The object and purpose of the lien law is apparent. It was intended to secure and protect personal earnings of laborers beyond question, and whether a man, because he may be doing labor, y.et in the same labor is employing other laborers, and is thus also an employer or contractor, can come within the scope of this act, is a very important question. So far as he may actually labor, he may come within the beneficent provisions of this law; but so far as his labor consists in looking after his laborers and supervising his contract, this comes more in the line of a business employment or speculation than of personal labor. There is a clearly defined line between the contractor, the employer, and the laborer, and although each may labor in his own way, the class to which the “laborer” belongs is plain, and the contractor or employer certainly does not come within it.

It is said that as the laborer with his sickle is allowed a lien, so the contractor or employer of a large body of men doing this for him is to be substituted for the single harvester, from the needs of a larger and more extensive system of farming. This is an admirable argument to *444address to the legislature, perhaps, for enlarging the operation of the law; but the court cannot consider it unless the reason or purpose can be gathered from the language of the act. That the purpose of a lien was for the benefit of mechanics or laborers is evident; they are usually poor men, dependent on their daily earnings, and can ill afford to lose this, or indulge in the uncertainties of litigation. The employer or contractor is, as a rule, just the opposite, and for this reason the object, or purpose, of a lien law for one by no means makes an argument for the other.
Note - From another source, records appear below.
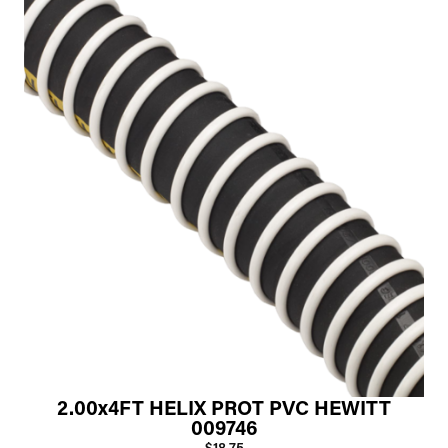
2.00x4FT HELIX PROT PVC HEWITT
009746
$18.75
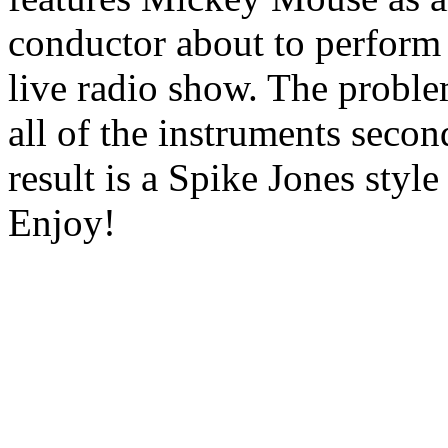
conductor about to perform
live radio show. The probl
all of the instruments seco
result is a Spike Jones style
Enjoy!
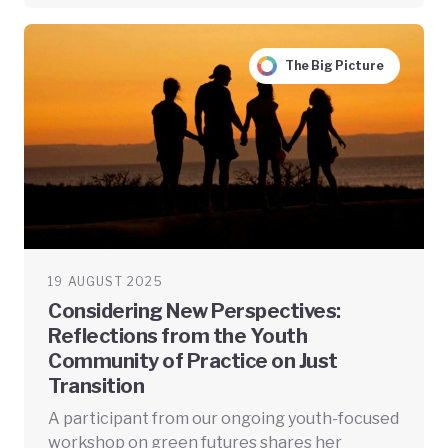
The Big Picture
19 AUGUST 2025
Considering New Perspectives:
Reflections from the Youth
Community of Practice on Just
Transition
A participant from our ongoing youth-focused
workshop on green futures shares her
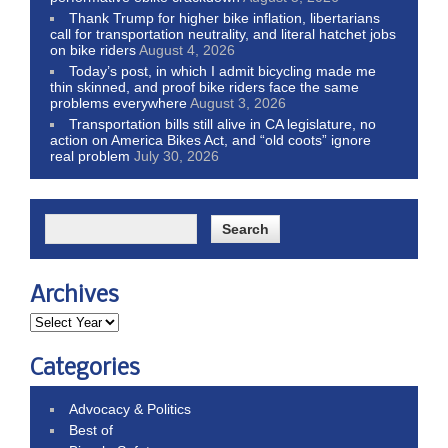
Thank Trump for higher bike inflation, libertarians
call for transportation neutrality, and literal hatchet jobs
on bike riders
August 4, 2026
Today’s post, in which I admit bicycling made me
thin skinned, and proof bike riders face the same
problems everywhere
August 3, 2026
Transportation bills still alive in CA legislature, no
action on America Bikes Act, and “old coots” ignore
real problem
July 30, 2026
Archives
Categories
Advocacy & Politics
Best of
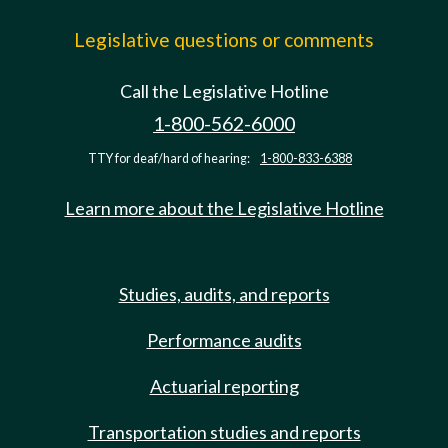
Legislative questions or comments
Call the Legislative Hotline
1-800-562-6000
TTY for deaf/hard of hearing:
1-800-833-6388
Learn more about the Legislative Hotline
Studies, audits, and reports
Performance audits
Actuarial reporting
Transportation studies and reports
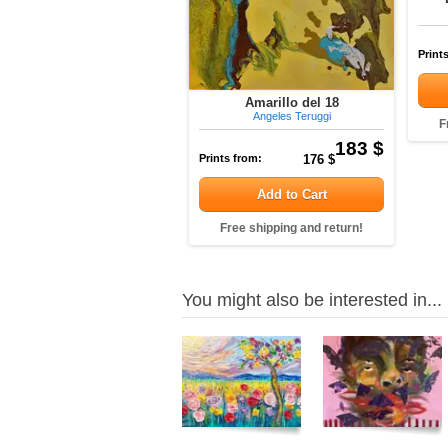
Print
Amarillo del 18
Angeles Teruggi
F
183 $
Prints from:
176 $
Add to Cart
Free shipping and return!
You might also be interested in...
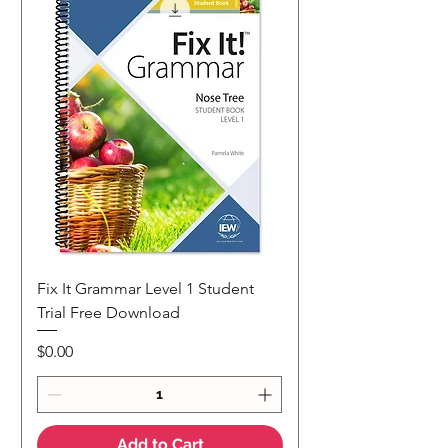
Fix It Grammar Level 1 Student
Trial Free Download
Price
$0.00
Add to Cart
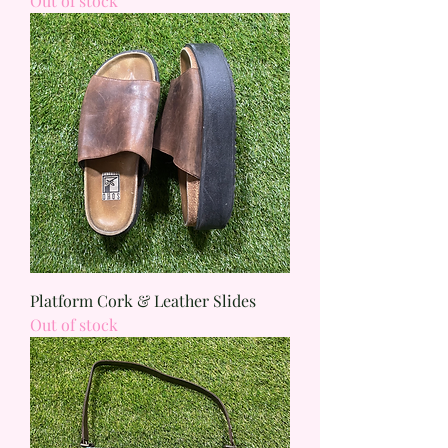
Out of stock
Platform Cork & Leather Slides
Out of stock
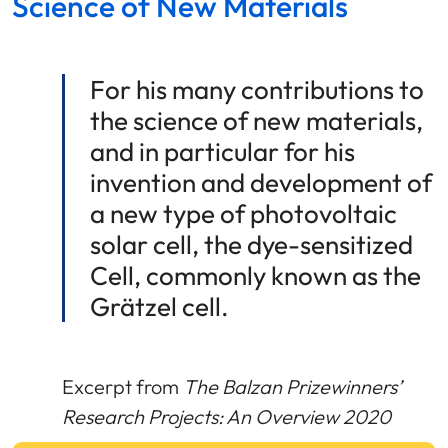
Science of New Materials
For his many contributions to
the science of new materials,
and in particular for his
invention and development of
a new type of photovoltaic
solar cell, the dye-sensitized
Cell, commonly known as the
Grätzel cell.
Excerpt from
The Balzan Prizewinners’
Research Projects: An Overview 2020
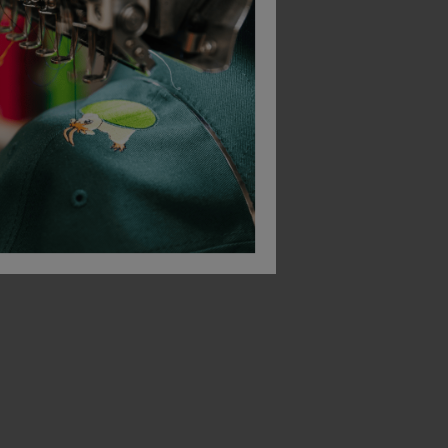
Bestseller
ner
Blaklader High Vis Reflective Beanie
Blaklader Knit Hat
£
25.17
£
11.44
T
From
ex
. VAT
From
ex
. VAT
A laborer may own a team of horses, or a.machine, and not be debarred from claiming or having a lien for his labor combined with these; they are merely a part of his labor, his implements, the means by which he labors and earns; but when he adds to these other laborers, he then becomes an employer or a contractor, as in this case. It does not follow that such ‘ ‘ other laborers ” are, as his animals or machinery, the mere incidents by which he works; they are laborers as he is, and, besides, they have the right of lien equally with him.

If the reasoning which will support the lien of the laborer with his horses, etc., could be thus applied to the employment of men, the rule would be extended indeed, and the lien law intended for the needy laborer, could be applied to all employers or contractors of labor, no matter how large the number employed or how vast the enterprise.

The mere statement of this would seem to be sufficient answer to the proposition, when we recall the well-known reasons for the enactment of these mechanics’ lien laws. The case of Winder v. Caldwell, 14 How. 434, is the only case cited which is at all analogous to the case at bar, and it bears out fully the view we have above expressed.

It is attempted to uphold the construction claimed by appellant by other sections of our lien laws. We see no parity of reasoning; in fact, section 1966 would sustain the views herein expressed, rather than those claimed for it.

That the appellant might have had a lien covering his individual labor, if any, and also including that of his machine and teams, had he claimed it, is quite possible, as one *445may occupy a dual capacity, and be both a laborer and an employer. He lias not claimed this; he relies exclusively upon his right as an employer to claim a lien covering the labor of his employes. This he cannot do.

The court below correctly construed section 1975, and therefore the judgment is affirmed.

Jones, O. J., and Langeord, J., concurred.